My team has been tasked with providing a dashboard for some of our product teams that enables them to aggregate various monitoring systems, logs, metrics, and other forensic tools into one place.
While provisioning this dashboard, we discovered we needed a tool that could hit an endpoint, run code against the response, record the results, and do it all on a scheduled basis.
I was assigned to build this tool, which, thanks to modern technologies, only took a couple of days and is now a simple, lightweight node.js server.
One passes in a request object (with the url, method, headers, url parameters, etc.), an interval (e.g. 30000 ms), and a script to run against the response. The server schedules the task with the interval given, performs the request, compiles and runs the script against the response, and records the results in SQL Server.
We inserted a dozen or so scheduled tasks, and it has been executing flawlessly for the last two weeks.

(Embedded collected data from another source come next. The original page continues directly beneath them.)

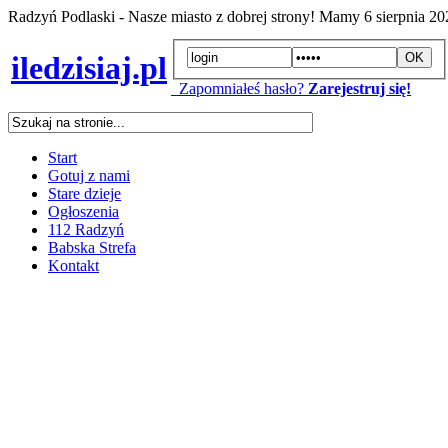
Radzyń Podlaski - Nasze miasto z dobrej strony! Mamy
6 sierpnia 2
iledzisiaj.pl
Zapomniałeś hasło?
Zarejestruj się!
Start
Gotuj z nami
Stare dzieje
Ogłoszenia
112 Radzyń
Babska Strefa
Kontakt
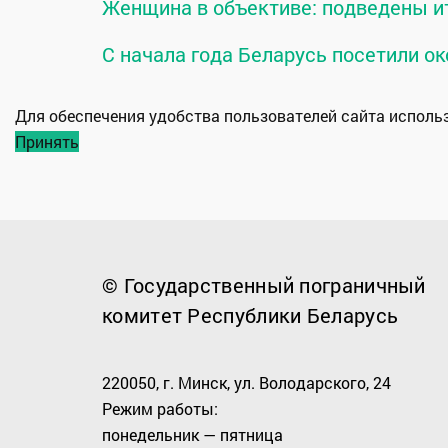
Женщина в объективе: подведены и
С начала года Беларусь посетили ок
Для обеспечения удобства пользователей сайта испол
Принять
© Государственный пограничный
комитет Республики Беларусь
220050, г. Минск, ул. Володарского, 24
Режим работы:
понедельник — пятница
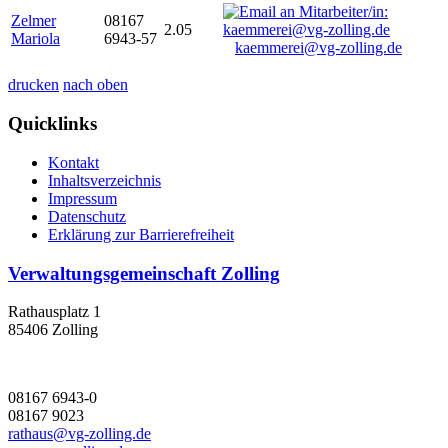
Zelmer
08167
2.05
Mariola
6943-57
kaemmerei@vg-zolling.de
drucken
nach oben
Quicklinks
Kontakt
Inhaltsverzeichnis
Impressum
Datenschutz
Erklärung zur Barrierefreiheit
Verwaltungsgemeinschaft Zolling
Rathausplatz 1
85406 Zolling
08167 6943-0
08167 9023
rathaus@vg-zolling.de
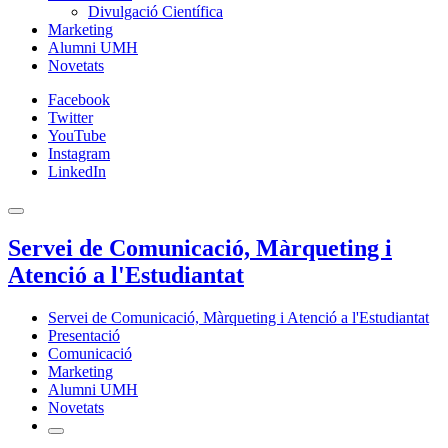
Divulgació Científica
Marketing
Alumni UMH
Novetats
Facebook
Twitter
YouTube
Instagram
LinkedIn
Servei de Comunicació, Màrqueting i
Atenció a l'Estudiantat
Servei de Comunicació, Màrqueting i Atenció a l'Estudiantat
Presentació
Comunicació
Marketing
Alumni UMH
Novetats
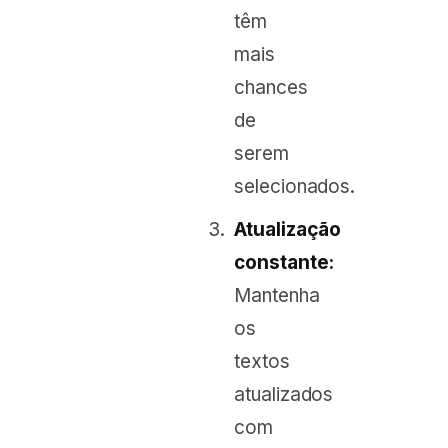
têm
mais
chances
de
serem
selecionados.
Atualização
constante:
Mantenha
os
textos
atualizados
com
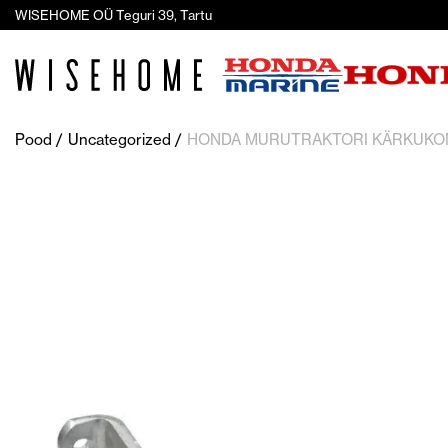
WISEHOME OÜ Teguri 39, Tartu
Pood
Uncategorized
HONDA MURUTRAKTORI KÄRKUKO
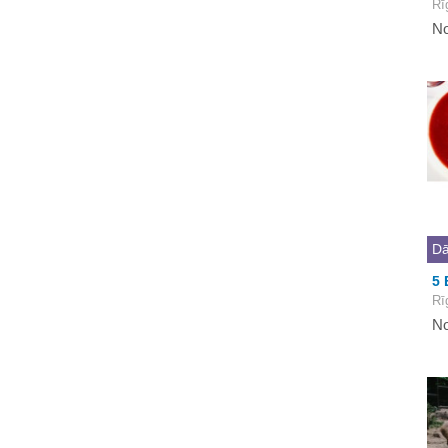
Rī
No
Dā
5 
Rī
No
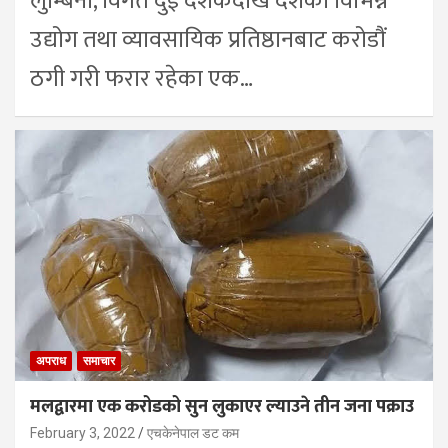
लुम्बिनी, विगत दुई दशकदेखि देशका विभिन्न
उद्योग तथा व्यावसायिक प्रतिष्ठानबाट करोडौं
ठगी गरी फरार रहेका एक…
अपराध
समाचार
मलद्वारमा एक करोडको सुन लुकाएर ल्याउने तीन जना पक्राउ
February 3, 2022
एचकेनेपाल डट कम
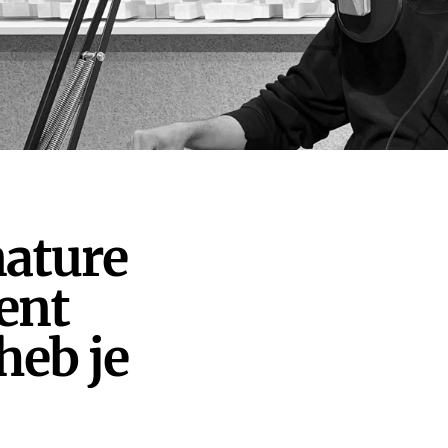
nature
ent
heb je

For example, here is a graph of the response time of one of our servers over the last hour:
At some point, a response time of over 800 ms was recorded. Sometimes a request can just take a long time and there can be a lot of reasons for it – but if it only happened once, it’s usually not worth taking the time to triage. It is, however, at least worth checking to see if it did only happen once, so here’s a full week:
There are spikes of ~150ms, but nothing anywhere close to a full second. It appears to be an isolated incident, so we’ll chalk it up to gremlins and move on.
With this tool available to us, it’s simple to track response times, uptime, downtime, errors, and anything else we deem interesting.
Tools like these save us a lot of time by keeping an eye on things while we’re busy with other priorities, freeing us up to work on adding new features, polishing existing functionality, and removing bugs from the code base.